Entries taken from a collection

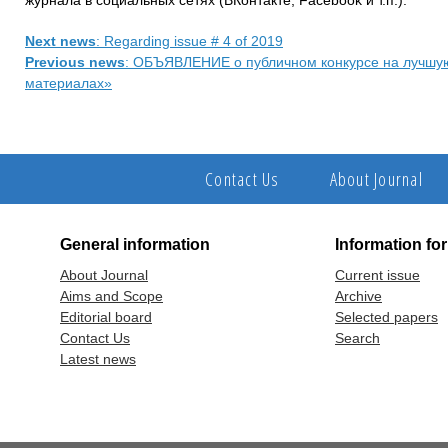
журнала в социальных сетях (ВКонтакте, Facebook и т.п.).
Next news
: Regarding issue # 4 of 2019
Previous news
: ОБЪЯВЛЕНИЕ о публичном конкурсе на лучшую
материалах»
Contact Us
About Journal
General information
Information fo
About Journal
Current issue
Aims and Scope
Archive
Editorial board
Selected papers
Contact Us
Search
Latest news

Task statement >>
Your reply is the full set of entries reproduced exactly, with images omitted.

Problem solution >>
журнала в социальных сетях (ВКонтакте, Facebook и т.п.).
Next news
: Regarding issue # 4 of 2019
Previous news
: ОБЪЯВЛЕНИЕ о публичном конкурсе на лучшую
материалах»
Contact Us
About Journal
General information
Information fo
About Journal
Current issue
Aims and Scope
Archive
Editorial board
Selected papers
Contact Us
Search
Latest news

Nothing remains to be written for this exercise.